In the last few years the House of Representatives has failed to be a source of rhetorical gravitas or decorum. But Nunes' insult to a wildlife species that has every bit as much a right to exist as do the corporate-owned farms that constitute his base? That's low even by today's standards.
Here's the thing. That Central Valley Project that Valadao, Nunes, and their cohort want filled with the Sacramento River's environmental flows didn't just show up one day. The Federal government built it, paid for by the taxpayers, as a way to make sure both small farms and the people that work on them had adequate clean water. As of 2006, the cost of Central Valley Project construction -- not including maintenance and operations, just construction -- had surpassed $3.4 billion.

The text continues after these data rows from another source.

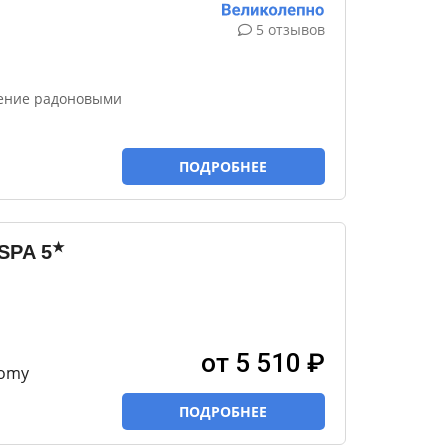
5 отзывов
чение радоновыми
ПОДРОБНЕЕ
★
 SPA
5
от 5 510 ₽
nomy
ПОДРОБНЕЕ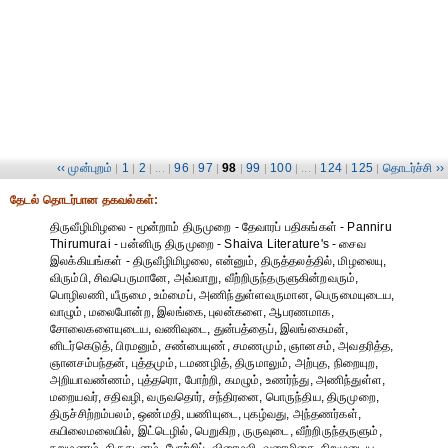
‹‹ முன்புறம்
1
2
96
97
98
99
100
124
125
தொடர்ச்சி ››
|
|
| ... |
|
|
|
|
| ... |
|
|
தேட‌ல் தொட‌ர்பான தகவ‌ல்க‌ள்:
திருவீழிமிழலை - மூன்றாம் திருமுறை - தேவாரப் பதிகங்கள் - Panniru
Thirumurai - பன்னிரு திருமுறை - Shaiva Literature's - சைவ
இலக்கியங்கள் - திருவீழிமிழலை, என்னும், திருத்தலத்தில், மிழலையு,
விரும்பி, சிவபெருமானே, அவ்வாறு, வீற்றிருந்தருளுகின்றவரும்,
பொழிலணி, யீருமை, உம்மைப், அணிந்துள்ளவருமான, பெருமையுடைய,
வாழும், மலைபோன்ற, இலங்கை, புலன்களை, ஆபரணமாக,
சோலைகளையுடைய, வணிவுடை, துன்பத்தைப், இலங்கைமன்,
னிடர்கெடுத், பிரமனும், சண்பையுண், சமணமும், ஞானசம், அவதரித்த,
ஞானசம்பந்தன், புத்தமும், டமணழித், திருமாலும், அற்புத, நிறையுற,
அறியாவண்ணம், புத்தரொ, போற்றி, கமழும், உணர்ந்து, அணிந்துள்ள,
மறையவர், சதிவழி, வருவதொர், சந்திரனை, பொருந்திய, திருமுறை,
திருச்சிற்றம்பலம், ஒண்மதி, யணியுடை, புகழ்வது, அந்தணர்கள்,
கயிலைமலையில், இட்டெழில், பெறுகிற, ருருவுடை, வீற்றிருந்தருளும்,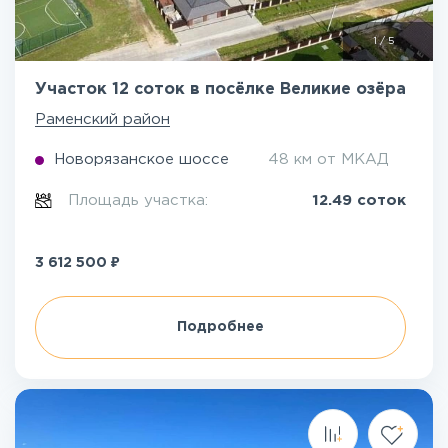
1
/
5
Участок 12 соток в посёлке Великие озёра
Раменский район
Новорязанское шоссе
48 км от МКАД
Площадь участка:
12.49 соток
₽
3 612 500
Подробнее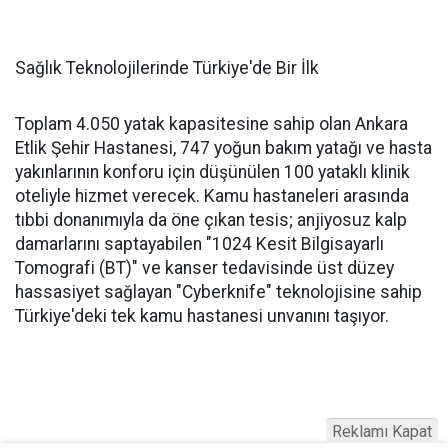
Sağlık Teknolojilerinde Türkiye'de Bir İlk
Toplam 4.050 yatak kapasitesine sahip olan Ankara
Etlik Şehir Hastanesi, 747 yoğun bakım yatağı ve hasta
yakınlarının konforu için düşünülen 100 yataklı klinik
oteliyle hizmet verecek. Kamu hastaneleri arasında
tıbbi donanımıyla da öne çıkan tesis; anjiyosuz kalp
damarlarını saptayabilen "1024 Kesit Bilgisayarlı
Tomografi (BT)" ve kanser tedavisinde üst düzey
hassasiyet sağlayan "Cyberknife" teknolojisine sahip
Türkiye'deki tek kamu hastanesi unvanını taşıyor.
Reklamı Kapat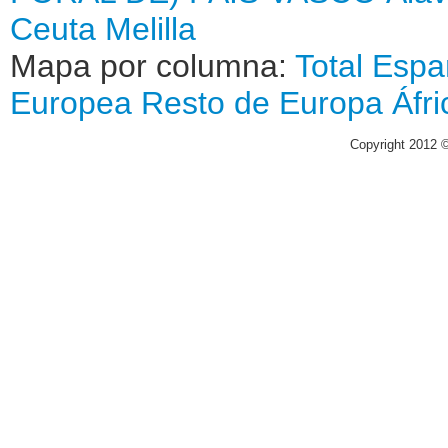
Ceuta
Melilla
Mapa por columna:
Total
Espa
Europea
Resto de Europa
Áfri
Copyright 2012 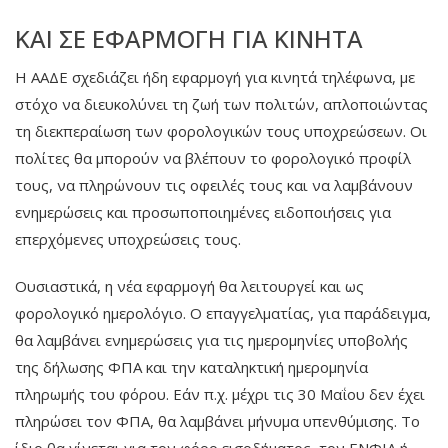
ΚΑΙ ΣΕ ΕΦΑΡΜΟΓΉ ΓΙΑ ΚΙΝΗΤΆ
Η ΑΑΔΕ σχεδιάζει ήδη εφαρμογή για κινητά τηλέφωνα, με
στόχο να διευκολύνει τη ζωή των πολιτών, απλοποιώντας
τη διεκπεραίωση των φορολογικών τους υποχρεώσεων. Οι
πολίτες θα μπορούν να βλέπουν το φορολογικό προφίλ
τους, να πληρώνουν τις οφειλές τους και να λαμβάνουν
ενημερώσεις και προσωποποιημένες ειδοποιήσεις για
επερχόμενες υποχρεώσεις τους.
Ουσιαστικά, η νέα εφαρμογή θα λειτουργεί και ως
φορολογικό ημερολόγιο. Ο επαγγελματίας, για παράδειγμα,
θα λαμβάνει ενημερώσεις για τις ημερομηνίες υποβολής
της δήλωσης ΦΠΑ και την καταληκτική ημερομηνία
πληρωμής του φόρου. Εάν π.χ. μέχρι τις 30 Μαΐου δεν έχει
πληρώσει τον ΦΠΑ, θα λαμβάνει μήνυμα υπενθύμισης. Το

That's $3.4 billion dollars in tax handouts taken over 80 years from the pockets of people like salmon fishers, environmentalists, farmers outside the San Joaquin Valley, and for that matter Americans who don't always find it palatable to provide massive federal subsidies to a regional industrial sector. Especially one that took a project intended to benefit small farms, 160 acres and under, and yoked it to a massive agricultural industry of giant corporate plantations.
And some of us who continue to foot the bill for the massive federal investment that waters giant farms in Nunes' district don't want our money to pay for the delta smelt's extinction.
It would be nice if Nunes could show the smelt, and us his district's benefactors, a little bit more respect. Instead, he's working to rile up resentment of a vulnerable fish that just happens to be in his way. If we're going to weather this drought with the least possible damage to both the environment and our society, we're going to have to drop the inflammatory rhetoric and work together.
Taken in that light, Nunes' remarks are indeed both dangerous and irresponsible.